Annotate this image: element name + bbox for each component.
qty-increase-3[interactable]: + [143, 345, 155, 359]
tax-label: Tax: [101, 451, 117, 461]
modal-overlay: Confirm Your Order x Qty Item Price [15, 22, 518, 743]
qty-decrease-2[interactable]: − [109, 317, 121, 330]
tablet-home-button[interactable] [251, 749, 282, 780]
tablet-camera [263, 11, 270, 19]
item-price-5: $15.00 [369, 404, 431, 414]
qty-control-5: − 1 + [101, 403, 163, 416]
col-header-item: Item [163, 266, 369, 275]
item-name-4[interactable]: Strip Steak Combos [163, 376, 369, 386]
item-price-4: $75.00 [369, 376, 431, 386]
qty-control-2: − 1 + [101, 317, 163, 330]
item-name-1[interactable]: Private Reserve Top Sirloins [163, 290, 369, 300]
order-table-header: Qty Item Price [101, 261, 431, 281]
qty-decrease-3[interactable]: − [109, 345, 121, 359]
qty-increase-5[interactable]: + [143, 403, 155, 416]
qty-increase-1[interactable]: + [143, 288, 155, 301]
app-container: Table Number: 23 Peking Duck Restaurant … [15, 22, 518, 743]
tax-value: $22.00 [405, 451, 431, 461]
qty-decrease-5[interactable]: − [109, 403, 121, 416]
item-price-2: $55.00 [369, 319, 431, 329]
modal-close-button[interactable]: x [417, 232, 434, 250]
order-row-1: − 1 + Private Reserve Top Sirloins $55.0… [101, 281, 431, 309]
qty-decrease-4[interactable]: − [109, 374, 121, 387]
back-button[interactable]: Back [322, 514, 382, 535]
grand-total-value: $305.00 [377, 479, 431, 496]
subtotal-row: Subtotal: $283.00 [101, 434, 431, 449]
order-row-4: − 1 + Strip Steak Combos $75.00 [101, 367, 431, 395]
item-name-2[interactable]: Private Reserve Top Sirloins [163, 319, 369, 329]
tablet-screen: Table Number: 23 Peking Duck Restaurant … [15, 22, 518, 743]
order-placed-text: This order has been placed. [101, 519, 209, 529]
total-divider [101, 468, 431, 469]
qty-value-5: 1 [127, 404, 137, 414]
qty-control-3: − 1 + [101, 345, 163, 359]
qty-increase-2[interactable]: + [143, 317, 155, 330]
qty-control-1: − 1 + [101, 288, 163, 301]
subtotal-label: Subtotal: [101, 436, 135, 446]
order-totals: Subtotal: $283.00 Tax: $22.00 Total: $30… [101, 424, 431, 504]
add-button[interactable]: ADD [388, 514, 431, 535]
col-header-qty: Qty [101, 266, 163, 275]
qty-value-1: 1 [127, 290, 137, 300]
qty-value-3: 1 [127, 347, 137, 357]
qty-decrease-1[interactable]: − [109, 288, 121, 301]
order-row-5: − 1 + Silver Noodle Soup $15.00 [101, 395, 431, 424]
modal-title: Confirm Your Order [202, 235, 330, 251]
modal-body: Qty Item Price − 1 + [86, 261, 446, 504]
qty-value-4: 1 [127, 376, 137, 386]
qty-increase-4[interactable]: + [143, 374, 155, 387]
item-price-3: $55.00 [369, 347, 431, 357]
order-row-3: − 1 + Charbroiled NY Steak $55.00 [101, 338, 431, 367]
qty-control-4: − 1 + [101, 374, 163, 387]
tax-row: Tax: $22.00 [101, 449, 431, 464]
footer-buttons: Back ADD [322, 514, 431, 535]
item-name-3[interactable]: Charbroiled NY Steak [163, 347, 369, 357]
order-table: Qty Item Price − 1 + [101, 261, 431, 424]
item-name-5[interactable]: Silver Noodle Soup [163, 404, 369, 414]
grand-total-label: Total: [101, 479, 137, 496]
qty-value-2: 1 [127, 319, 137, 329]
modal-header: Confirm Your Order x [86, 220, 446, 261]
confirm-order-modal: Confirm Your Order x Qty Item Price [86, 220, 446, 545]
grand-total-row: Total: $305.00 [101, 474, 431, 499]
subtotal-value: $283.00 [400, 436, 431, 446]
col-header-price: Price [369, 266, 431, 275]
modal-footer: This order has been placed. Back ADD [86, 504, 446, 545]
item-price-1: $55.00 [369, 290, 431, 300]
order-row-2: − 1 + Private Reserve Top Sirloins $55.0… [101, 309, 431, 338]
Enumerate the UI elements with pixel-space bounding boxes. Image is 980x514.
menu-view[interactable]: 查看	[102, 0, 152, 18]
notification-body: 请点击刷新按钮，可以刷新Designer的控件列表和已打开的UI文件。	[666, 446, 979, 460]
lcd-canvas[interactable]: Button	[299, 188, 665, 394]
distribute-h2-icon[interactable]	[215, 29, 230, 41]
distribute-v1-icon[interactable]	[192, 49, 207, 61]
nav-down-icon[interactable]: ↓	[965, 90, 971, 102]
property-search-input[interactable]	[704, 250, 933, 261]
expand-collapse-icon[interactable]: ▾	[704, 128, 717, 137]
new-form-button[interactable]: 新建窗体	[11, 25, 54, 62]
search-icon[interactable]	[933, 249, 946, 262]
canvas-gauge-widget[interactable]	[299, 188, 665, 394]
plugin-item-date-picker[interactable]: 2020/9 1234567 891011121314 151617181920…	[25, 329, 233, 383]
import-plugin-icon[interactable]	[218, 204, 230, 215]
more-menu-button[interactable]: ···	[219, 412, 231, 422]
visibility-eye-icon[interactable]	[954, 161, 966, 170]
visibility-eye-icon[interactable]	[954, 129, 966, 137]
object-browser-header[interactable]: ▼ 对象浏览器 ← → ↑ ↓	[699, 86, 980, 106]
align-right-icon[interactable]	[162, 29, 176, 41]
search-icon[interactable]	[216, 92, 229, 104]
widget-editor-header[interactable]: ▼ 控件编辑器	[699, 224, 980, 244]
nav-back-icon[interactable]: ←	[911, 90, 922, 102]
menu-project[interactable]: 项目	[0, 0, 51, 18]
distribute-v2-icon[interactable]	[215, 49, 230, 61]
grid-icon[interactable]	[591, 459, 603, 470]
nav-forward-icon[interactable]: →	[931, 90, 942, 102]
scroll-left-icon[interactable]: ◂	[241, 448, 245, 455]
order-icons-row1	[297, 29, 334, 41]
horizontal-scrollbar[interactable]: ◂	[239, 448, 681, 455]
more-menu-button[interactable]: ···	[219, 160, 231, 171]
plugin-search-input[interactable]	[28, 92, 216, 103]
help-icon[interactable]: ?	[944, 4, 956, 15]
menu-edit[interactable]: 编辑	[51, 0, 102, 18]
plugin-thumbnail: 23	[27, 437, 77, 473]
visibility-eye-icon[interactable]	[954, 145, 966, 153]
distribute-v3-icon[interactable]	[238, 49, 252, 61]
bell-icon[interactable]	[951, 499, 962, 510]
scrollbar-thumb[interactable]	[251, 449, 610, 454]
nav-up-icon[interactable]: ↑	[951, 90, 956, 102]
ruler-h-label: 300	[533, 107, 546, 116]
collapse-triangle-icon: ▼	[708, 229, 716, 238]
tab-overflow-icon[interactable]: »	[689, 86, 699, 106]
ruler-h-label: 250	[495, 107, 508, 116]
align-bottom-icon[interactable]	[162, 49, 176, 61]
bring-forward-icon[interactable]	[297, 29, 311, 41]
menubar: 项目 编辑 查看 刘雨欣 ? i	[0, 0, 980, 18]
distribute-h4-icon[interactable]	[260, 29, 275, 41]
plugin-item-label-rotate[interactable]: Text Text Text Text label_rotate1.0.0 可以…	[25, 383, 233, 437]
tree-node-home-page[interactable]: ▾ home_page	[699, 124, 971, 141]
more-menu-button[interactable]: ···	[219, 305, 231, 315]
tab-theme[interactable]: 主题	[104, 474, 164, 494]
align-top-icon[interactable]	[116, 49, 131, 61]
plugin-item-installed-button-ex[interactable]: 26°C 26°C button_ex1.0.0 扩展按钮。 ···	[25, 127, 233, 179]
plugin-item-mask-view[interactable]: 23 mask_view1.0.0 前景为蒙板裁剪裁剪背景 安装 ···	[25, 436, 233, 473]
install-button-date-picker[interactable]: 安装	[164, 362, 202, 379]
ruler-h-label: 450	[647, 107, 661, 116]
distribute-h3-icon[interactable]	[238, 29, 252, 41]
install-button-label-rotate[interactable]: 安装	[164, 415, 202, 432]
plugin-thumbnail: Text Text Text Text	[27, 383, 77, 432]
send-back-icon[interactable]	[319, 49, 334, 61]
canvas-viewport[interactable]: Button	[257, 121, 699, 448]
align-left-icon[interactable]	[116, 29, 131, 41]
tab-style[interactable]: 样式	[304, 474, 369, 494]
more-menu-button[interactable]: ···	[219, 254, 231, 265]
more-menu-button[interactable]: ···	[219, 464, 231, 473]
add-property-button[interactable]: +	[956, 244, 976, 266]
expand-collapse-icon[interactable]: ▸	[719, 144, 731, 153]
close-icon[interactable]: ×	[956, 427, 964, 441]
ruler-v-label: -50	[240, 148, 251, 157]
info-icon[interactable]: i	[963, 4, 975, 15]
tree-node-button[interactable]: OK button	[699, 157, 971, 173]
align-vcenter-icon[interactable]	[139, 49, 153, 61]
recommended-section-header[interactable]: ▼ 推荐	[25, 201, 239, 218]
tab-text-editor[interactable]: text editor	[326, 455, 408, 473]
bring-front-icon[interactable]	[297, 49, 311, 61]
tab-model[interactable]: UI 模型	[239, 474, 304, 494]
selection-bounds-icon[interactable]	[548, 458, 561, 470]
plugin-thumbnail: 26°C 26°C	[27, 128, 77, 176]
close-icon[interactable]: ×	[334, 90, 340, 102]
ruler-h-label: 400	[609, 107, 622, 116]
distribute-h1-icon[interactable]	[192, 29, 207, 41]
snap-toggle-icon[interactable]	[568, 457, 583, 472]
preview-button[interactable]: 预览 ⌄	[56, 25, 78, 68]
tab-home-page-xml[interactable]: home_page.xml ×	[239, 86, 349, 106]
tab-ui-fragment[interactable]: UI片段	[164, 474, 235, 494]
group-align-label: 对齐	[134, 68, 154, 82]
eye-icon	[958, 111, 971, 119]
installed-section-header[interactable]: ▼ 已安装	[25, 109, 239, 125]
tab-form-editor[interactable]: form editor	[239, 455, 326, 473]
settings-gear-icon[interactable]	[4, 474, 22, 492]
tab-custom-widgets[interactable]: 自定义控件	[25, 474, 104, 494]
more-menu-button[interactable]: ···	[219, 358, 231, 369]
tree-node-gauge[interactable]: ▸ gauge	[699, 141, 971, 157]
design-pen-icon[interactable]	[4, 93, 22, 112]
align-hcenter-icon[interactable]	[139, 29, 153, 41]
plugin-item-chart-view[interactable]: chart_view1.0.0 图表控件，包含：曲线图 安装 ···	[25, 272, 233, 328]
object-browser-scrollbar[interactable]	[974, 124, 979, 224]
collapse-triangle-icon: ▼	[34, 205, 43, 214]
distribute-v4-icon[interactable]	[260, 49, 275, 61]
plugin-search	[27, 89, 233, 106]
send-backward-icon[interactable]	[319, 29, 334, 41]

+---+

_WORK TO BE COMPLETED_
From the data above, pick out each line containing "more" and copy it.

_EXERCISE ANSWER_
more-menu-button[interactable]: ···	[219, 412, 231, 422]
more-menu-button[interactable]: ···	[219, 160, 231, 171]
more-menu-button[interactable]: ···	[219, 305, 231, 315]
more-menu-button[interactable]: ···	[219, 254, 231, 265]
more-menu-button[interactable]: ···	[219, 464, 231, 473]
more-menu-button[interactable]: ···	[219, 358, 231, 369]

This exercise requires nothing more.